We had a kitten like this many moons ago - ignoring seemed the best tactic (time out really) either we scruffed her and put her in the corridor quite calmly mind, or we just got up walked out of the room and shut the door. It took awhile but as we used lots of positive reinforcement eventually she calmed down. SHe was a menace with the kids though as they just screeched and ran and then she thought it was a chasing gaem - it was a case of educating the kids then! Good luck and welcome!


----------



## suzy93074 (Sep 3, 2008)

I used to put jinks out in the hallway, he used to meow for a bit, but soon calmed down - a time out does work cos it calms them and you! good luck it will all come right in time


----------



## silverhorse (Nov 2, 2008)

I have a six month old female persian kitten and we have been through everything that you have with her.
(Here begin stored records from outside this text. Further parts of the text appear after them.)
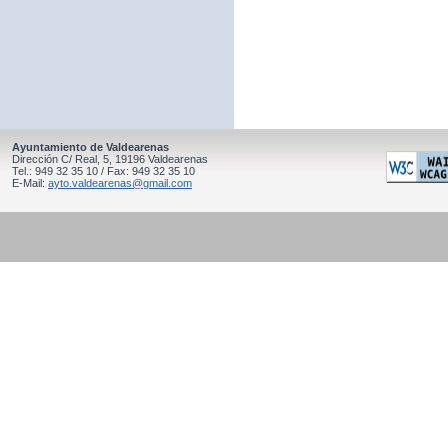
Ayuntamiento de Valdearenas
Dirección C/ Real, 5, 19196 Valdearenas
Tel.: 949 32 35 10 / Fax: 949 32 35 10
E-Mail:
ayto.valdearenas@gmail.com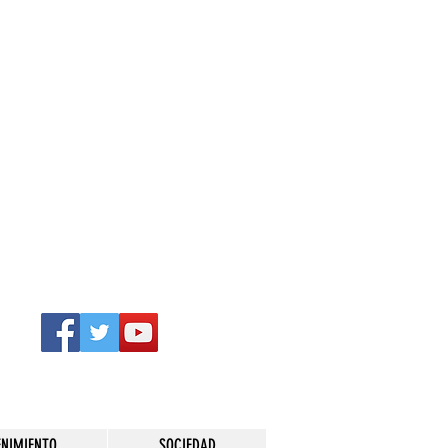
ENIMIENTO
SOCIEDAD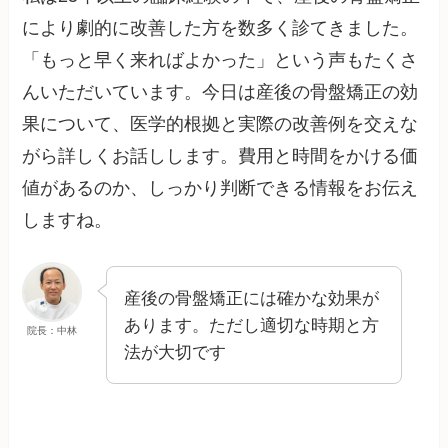
により劇的に改善した方を数多く診てきました。
「もっと早く来ればよかった」という声もたくさ
んいただいています。今日は産後の骨盤矯正の効
果について、医学的根拠と実際の改善例を交えな
がら詳しくお話しします。費用と時間をかける価
値があるのか、しっかり判断できる情報をお伝え
しますね。
産後の骨盤矯正には確かな効果が
あります。ただし適切な時期と方
院長：中林
法が大切です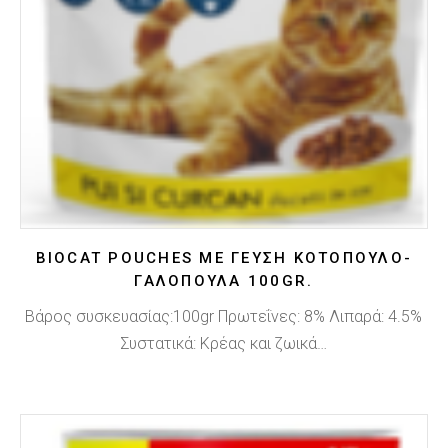
BIOCAT POUCHES ΜΕ ΓΕΥΣΗ ΚΟΤΟΠΟΥΛΟ-
ΓΑΛΟΠΟΥΛΑ 100GR.
Βάρος συσκευασίας:100gr Πρωτεΐνες: 8% Λιπαρά: 4.5%
Συστατικά: Κρέας και ζωικά…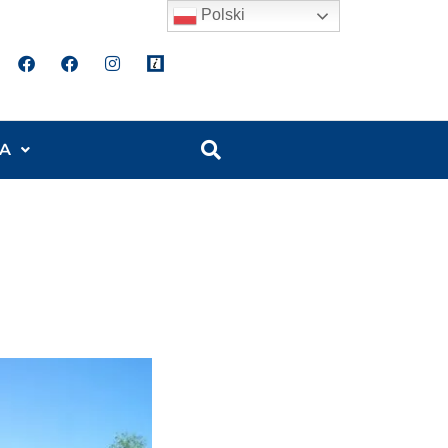
Polski
A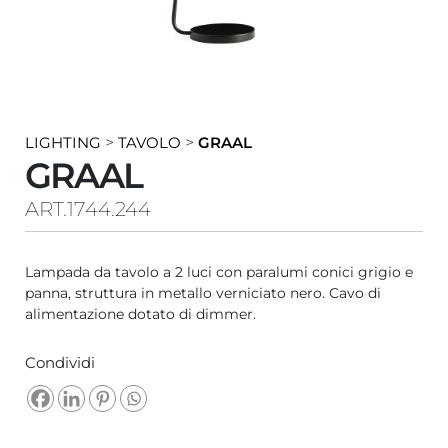
LIGHTING
>
TAVOLO
>
GRAAL
GRAAL
ART.1744.244
Lampada da tavolo a 2 luci con paralumi conici grigio e
panna, struttura in metallo verniciato nero. Cavo di
alimentazione dotato di dimmer.
Condividi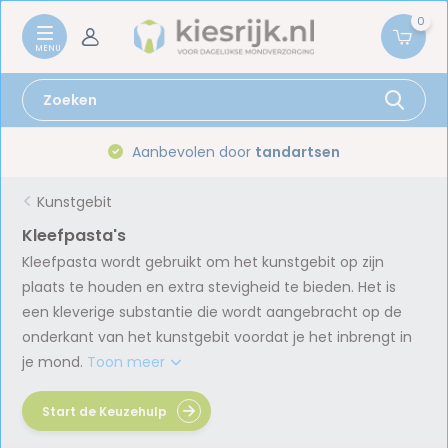
0
Gratis verzenden vanaf
59,-
Kunstgebit
Kleefpasta's
Kleefpasta wordt gebruikt om het kunstgebit op zijn
plaats te houden en extra stevigheid te bieden. Het is
een kleverige substantie die wordt aangebracht op de
onderkant van het kunstgebit voordat je het inbrengt in
je mond.
Toon meer
Start de Keuzehulp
We now do three things .One is at some time when she is being good have her upon your knee and stroke her gently under her throat for a while to show you love her. Then if she becomes bored and tries to claw or bite then put her in time out for an hour or so. Then let her back in or feed her if it is time perhaps with a few biscuits. 
If she later comes at you again and she wants to play then spend 10minutes with her to tire her out, You can use a short stick with a metre long rope and something on the end like feathers or a toy. She will chase this around a pouffee or a stool or around the room. As she has not got another kitten with her, you become her friend to play. After this she will probably sleep or curl up near you If not give her more time to play on her own in a separate room. Eventually she will settle down. She is not unusual she is just a playfull kitten.
Persevere with her and love her and she will become a lovely cat.


----------